Another goal: leave dyn cleaner than we found it

While we started out with the goal of improving async fn, we’ve also had a general interest in making dyn Trait more usable overall. There are a few reasons for this. To start, async fn is itself just sugar for a function that returns impl Trait, so making async fn in traits work is equivalent to making RPITIT (“return position impl trait in traits”) work. But also, the existing dyn Trait design contains a number of limitations that can be pretty frustrating, and so we would like a design that improves as many of those as possible. Currently, our plan lifts the following limitations, so that traits which make use of these features would still be compatible with dyn:

  • Return position impl Trait, so long as Trait is dyn safe.
    • e.g., fn get_widgets(&self) -> impl Iterator<Item = Widget>
    • As discussed above, this means that async fn works, since it desugars
  • Argument position impl Trait, so long as Trait is dyn safe.
    • e.g., fn process_widgets(&mut self, items: impl Iterator<Item = Widget>).
  • By-value self methods.
    • e.g., given fn process(self) and d: Box<dyn Trait>, able to call d.process()
    • eventually this would be extended to other “box-like” smart pointers

If you put all three of those together, it represents a pretty large expansion to what dyn safety feels like in Rust. Here is an example trait that would now be dyn safe that uses all of these things together in a natural way:

trait Widget {
    async fn augment(&mut self, component: impl Into<WidgetComponent>);
    fn components(&self) -> impl Iterator<Item = WidgetComponent>;
    async fn transmit(self, factory: impl Factory);
}

Final goal: works without an allocator, too, though you have to work a bit harder

The most straightforward way to support RPITIT is to allocate a Box to store the return value. Most of the time, this is just fine. But there are use-cases where it’s not a good choice:

  • In a kernel, where you would like to use a custom allocator.
  • In a tight loop, where the performance cost of an allocation is too high.
  • Extreme embedded cases, where you have no allocator at all.

Therefore, we would like to ensure that it is possible to use a trait that uses async fns or RPITIT without requiring an allocator, though we think it’s ok for that to require a bit more work. Here are some alternative strategies one might want to support:

  • Pre-allocating stack space: when you create the dyn Trait, you reserve some space on the stack to store any futures or impl Trait that it might return.
  • Caching: reuse the same Box over and over to reduce the performance impact (a good allocator would do this for you, but not all systems ship with efficient allocators).
  • Sealed trait: you derive a wrapper enum for just the types that you need.

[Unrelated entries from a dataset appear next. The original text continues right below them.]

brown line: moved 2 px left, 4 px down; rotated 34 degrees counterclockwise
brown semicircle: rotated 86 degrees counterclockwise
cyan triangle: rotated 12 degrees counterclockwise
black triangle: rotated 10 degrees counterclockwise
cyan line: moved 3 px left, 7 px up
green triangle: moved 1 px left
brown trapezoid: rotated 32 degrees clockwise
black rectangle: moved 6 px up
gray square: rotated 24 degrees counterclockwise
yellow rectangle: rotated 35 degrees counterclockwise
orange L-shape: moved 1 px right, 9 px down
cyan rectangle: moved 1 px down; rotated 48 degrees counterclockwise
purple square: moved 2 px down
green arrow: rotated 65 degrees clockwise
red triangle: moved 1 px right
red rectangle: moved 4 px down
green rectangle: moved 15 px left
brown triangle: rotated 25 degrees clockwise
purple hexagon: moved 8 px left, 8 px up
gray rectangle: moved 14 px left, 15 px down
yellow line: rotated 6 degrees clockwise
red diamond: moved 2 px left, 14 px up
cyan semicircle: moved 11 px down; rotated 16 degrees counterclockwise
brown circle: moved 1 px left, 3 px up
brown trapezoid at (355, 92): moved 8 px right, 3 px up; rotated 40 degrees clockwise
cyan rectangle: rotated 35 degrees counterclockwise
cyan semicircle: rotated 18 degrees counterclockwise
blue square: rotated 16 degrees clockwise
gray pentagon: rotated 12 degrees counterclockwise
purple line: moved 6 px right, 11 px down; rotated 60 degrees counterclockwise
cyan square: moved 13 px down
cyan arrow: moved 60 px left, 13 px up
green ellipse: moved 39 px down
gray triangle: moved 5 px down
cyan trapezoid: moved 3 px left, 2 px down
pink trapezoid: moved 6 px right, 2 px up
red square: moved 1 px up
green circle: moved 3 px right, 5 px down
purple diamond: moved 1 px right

Ultimately, though, there is no limit to the number of ways that one might manage dynamic dispatch, so the goal is not to have a “built-in” set of strategies but rather allow people to develop their own using procedural macros. We can then offer the most common strategies in utility crates or perhaps even in the stdlib, while also allowing people to develop their own if they have very particular needs.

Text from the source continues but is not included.